It is easy to demonstrate that for any approximate distance function that you want to work with the minimum and maximums of the absolute values of x and y. Consider that for the true distance function, for any given distance X you get points on a circle with radius X. So you are essentially trying to make an approximation of a circular graph using straight lines. Notice that taking the absolute value of x and y does not change the result of the distance function. Nor does swapping x and y. By first taking the absolute values of x and y, you are reducing the problem to approximating only one quadrant of the circle. By further considering the mininum and maximum of x and y you are constraining the problem to just one octant of a circle. This is a small enough arc that you can get a pretty good approximation with just a few straight lines.

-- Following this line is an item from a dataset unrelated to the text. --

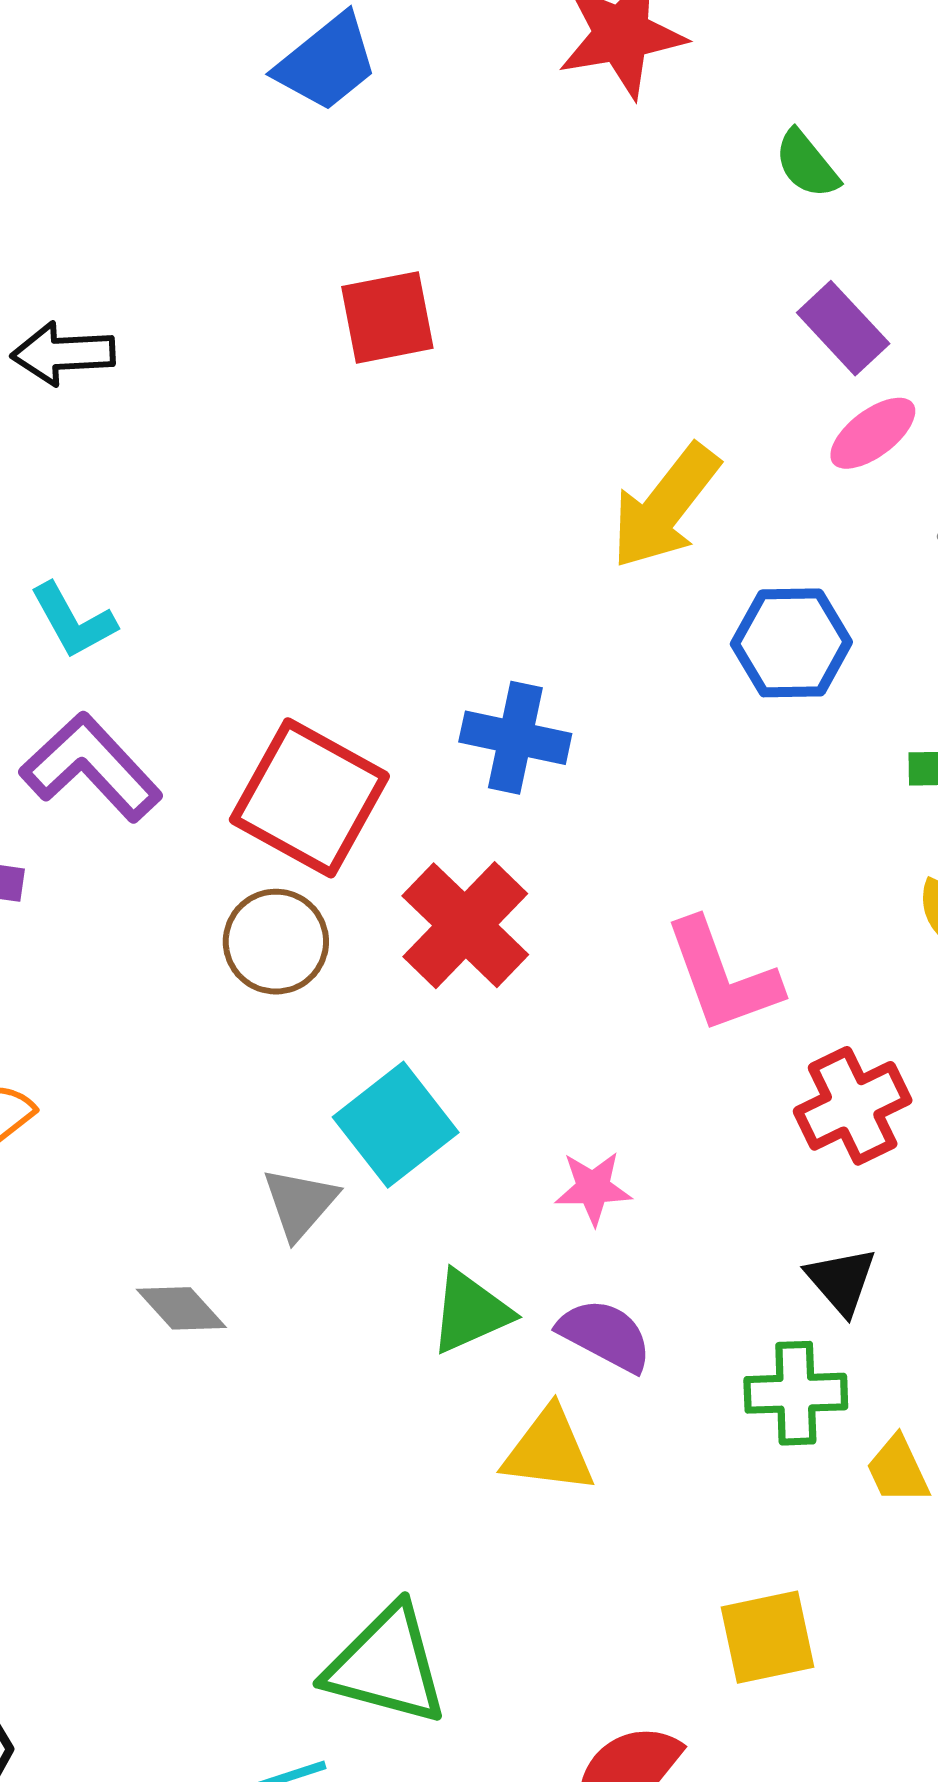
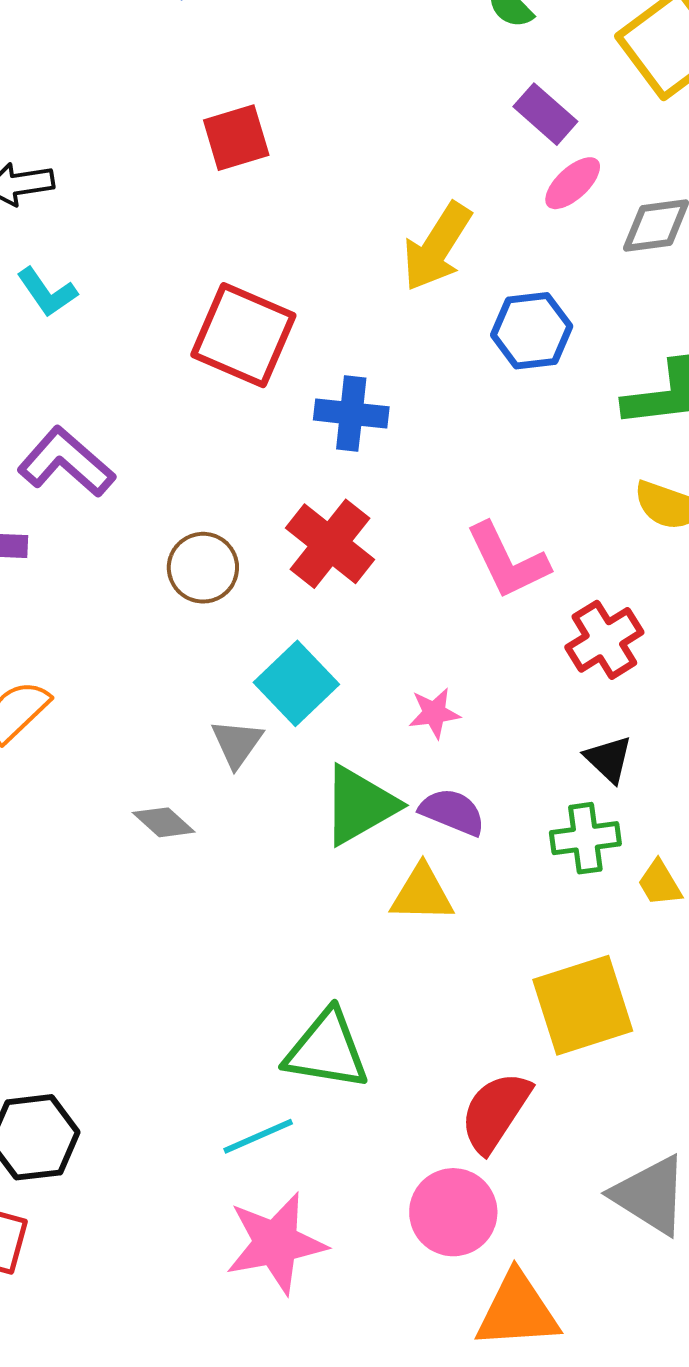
cyan L-shape: (73, 621) -> (47, 292), moved
red square: (309, 798) -> (243, 335), moved
green triangle: (470, 1312) -> (360, 805), size x1.4
yellow square: (767, 1637) -> (583, 1005), size x1.5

These functions are very easy to compute, and they can be computed on modern hardware in constant time. Notice that the coefficients I am using are expressed as fractions of 1024. This means that you can implement this function without using only integer registers and a few multiplies and then finally scale the result down by shifting. Expressing your coefficients using a denominator that is a power of two will let you do this. How many bits you use will depend on the size of your registers and how much accuracy you need. Here is an example implementation of one of the given approximation functions:

u32 approx_distance( s32 dx, s32 dy ) { u32 min, max, approx; if ( dx < 0 ) dx = -dx; if ( dy < 0 ) dy = -dy; if ( dx < dy ) { min = dx; max = dy; } else { min = dy; max = dx; } approx = ( max * 1007 ) + ( min * 441 ); if ( max < ( min << 4 )) approx -= ( max * 40 ); // add 512 for proper rounding return (( approx + 512 ) >> 10 ); }

It is also possible to implement this approximation without even using multiplies if your hardware is that limited:

u32 approx_distance( s32 dx, s32 dy ) { u32 min, max; if ( dx < 0 ) dx = -dx; if ( dy < 0 ) dy = -dy; if ( dx < dy ) { min = dx; max = dy; } else { min = dy; max = dx; } // coefficients equivalent to ( 123/128 * max ) and ( 51/128 * min ) return ((( max << 8 ) + ( max << 3 ) - ( max << 4 ) - ( max << 1 ) + ( min << 7 ) - ( min << 5 ) + ( min << 3 ) - ( min << 1 )) >> 8 ); }

Solution in 3 Dimensions

We can derive a similar approximation in 3 dimensions. First we note that we can express the 3 dimensional distance function in terms of the two dimensional version: d3 = (X2 + Y2 + Z2)1/2 d2 = (X2 + Y2)1/2 Therefore: d3 = (d2( X, Y )2 + Z2)1/2 Then: d3 = d2( d2( X, Y ), Z) The function approx_distance from above is an approximation for d2. We can make a trivial implementation of an approximate d3 by just plugging in the approximation function to match the formula above:

u32 approx_distance_3( s32 dx, s32 dy, s32 dz ) { return approx_distance( approx_distance( dx, dy ), dz ); }

There are a number of ways in which this function is not optimal. Since this approx_distance tends to give the greatest error when one of the numbers approaches zero, it would be better to pass the two smallest values to the first call of approx_distance, and then use the result of that and the largest element to the second call. We can also do better if we find new scaling values spefically balanced for the three dimensional case. Of course we do better still by writing it all as one function to save ourselves the overhead of calling two functions. So again what we want to do first is simplify the problem by mapping all the parameters into positive numbers, and then figuring out which is the biggest and the smallest. Then we make a linear combination of the three numbers as we did in the two dimensional case, and we search for new scaling parameters. The function given below is optimized to minimze square error, and has a mean square error of 4.31% compared to the true distance.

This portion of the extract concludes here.